WHAT THE TASK REQUIRES.
Throughout the material below, count each line in which the word "show" appears, then reply with the count only.

○ ○ ○ ○ ○ ○ ○

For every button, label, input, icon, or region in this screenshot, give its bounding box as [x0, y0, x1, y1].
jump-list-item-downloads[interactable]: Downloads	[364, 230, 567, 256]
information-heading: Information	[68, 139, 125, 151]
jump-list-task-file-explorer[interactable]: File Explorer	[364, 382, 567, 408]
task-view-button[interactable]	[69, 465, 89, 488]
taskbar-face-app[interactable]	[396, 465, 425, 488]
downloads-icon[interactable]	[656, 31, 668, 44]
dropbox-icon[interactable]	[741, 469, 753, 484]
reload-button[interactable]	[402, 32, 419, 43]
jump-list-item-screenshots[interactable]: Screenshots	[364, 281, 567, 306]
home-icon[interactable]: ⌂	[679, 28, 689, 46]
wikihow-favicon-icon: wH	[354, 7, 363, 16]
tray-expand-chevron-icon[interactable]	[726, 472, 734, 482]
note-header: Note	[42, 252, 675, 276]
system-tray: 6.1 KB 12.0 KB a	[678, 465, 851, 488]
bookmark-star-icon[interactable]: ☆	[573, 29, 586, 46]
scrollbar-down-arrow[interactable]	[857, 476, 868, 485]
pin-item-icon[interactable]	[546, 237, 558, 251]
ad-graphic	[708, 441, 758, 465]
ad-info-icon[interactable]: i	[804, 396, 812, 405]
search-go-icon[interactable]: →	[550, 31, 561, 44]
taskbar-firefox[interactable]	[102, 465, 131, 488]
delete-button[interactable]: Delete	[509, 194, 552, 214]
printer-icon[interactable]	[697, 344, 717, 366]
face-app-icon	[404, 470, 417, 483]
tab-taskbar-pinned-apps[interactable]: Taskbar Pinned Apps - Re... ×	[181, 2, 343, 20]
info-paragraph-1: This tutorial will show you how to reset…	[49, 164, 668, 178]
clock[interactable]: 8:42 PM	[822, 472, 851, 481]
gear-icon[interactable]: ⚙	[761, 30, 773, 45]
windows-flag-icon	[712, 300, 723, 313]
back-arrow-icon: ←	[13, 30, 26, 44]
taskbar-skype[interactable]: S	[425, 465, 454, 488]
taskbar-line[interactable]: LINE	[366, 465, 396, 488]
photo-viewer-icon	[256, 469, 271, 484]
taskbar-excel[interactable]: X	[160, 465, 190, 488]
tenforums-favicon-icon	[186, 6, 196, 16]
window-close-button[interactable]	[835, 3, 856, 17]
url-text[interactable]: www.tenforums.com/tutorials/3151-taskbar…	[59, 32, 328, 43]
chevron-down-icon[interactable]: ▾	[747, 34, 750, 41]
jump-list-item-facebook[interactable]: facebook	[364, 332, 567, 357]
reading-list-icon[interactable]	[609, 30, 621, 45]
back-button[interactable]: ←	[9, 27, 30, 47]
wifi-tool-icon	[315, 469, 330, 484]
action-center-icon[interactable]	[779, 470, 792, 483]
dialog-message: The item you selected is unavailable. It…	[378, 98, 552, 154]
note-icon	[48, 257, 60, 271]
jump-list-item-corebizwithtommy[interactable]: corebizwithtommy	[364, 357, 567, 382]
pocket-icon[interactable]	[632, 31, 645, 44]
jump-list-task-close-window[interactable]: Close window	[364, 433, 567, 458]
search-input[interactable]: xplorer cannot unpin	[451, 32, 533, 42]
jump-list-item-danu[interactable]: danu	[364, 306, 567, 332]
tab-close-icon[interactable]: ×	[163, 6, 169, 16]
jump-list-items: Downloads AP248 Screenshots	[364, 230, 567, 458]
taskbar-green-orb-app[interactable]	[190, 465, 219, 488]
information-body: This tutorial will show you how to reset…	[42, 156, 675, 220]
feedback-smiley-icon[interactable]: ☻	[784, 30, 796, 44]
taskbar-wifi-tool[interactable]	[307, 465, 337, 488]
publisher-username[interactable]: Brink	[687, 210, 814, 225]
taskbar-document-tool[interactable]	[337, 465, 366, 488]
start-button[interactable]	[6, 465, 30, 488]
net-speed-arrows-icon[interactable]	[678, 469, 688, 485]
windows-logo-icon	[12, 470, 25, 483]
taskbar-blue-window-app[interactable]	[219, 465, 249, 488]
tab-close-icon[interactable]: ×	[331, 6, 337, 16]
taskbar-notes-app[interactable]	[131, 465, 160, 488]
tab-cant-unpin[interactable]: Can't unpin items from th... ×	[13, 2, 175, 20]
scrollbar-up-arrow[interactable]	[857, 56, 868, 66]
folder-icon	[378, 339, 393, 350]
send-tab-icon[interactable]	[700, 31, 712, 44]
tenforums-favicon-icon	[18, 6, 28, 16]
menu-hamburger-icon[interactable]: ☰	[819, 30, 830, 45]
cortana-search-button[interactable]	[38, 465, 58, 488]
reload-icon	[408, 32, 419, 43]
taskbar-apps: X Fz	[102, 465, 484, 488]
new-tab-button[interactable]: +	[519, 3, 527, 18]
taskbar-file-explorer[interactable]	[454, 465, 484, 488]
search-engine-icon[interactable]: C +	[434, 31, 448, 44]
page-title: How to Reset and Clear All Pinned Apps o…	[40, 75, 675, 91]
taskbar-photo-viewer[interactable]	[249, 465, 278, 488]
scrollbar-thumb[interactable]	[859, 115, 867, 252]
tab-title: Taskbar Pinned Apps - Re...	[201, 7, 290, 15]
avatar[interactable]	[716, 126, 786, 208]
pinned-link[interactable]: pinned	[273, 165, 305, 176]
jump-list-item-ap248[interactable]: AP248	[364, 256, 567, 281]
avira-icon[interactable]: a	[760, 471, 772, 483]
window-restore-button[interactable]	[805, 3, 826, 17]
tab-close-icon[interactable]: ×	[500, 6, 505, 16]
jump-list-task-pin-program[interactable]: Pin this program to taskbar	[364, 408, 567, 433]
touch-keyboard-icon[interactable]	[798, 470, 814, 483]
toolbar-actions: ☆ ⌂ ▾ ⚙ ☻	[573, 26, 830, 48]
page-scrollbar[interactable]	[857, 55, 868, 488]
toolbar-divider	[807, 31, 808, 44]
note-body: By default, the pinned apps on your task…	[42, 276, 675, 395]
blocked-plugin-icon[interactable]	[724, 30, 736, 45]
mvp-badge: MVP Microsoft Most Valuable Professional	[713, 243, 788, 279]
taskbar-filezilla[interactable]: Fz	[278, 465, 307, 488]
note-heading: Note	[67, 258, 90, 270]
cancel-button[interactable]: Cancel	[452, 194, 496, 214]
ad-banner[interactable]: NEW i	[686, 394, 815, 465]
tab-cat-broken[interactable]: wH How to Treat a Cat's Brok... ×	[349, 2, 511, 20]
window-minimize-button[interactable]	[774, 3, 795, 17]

○ ○ ○ ○ ○ ○ ○

RESPONSE.
2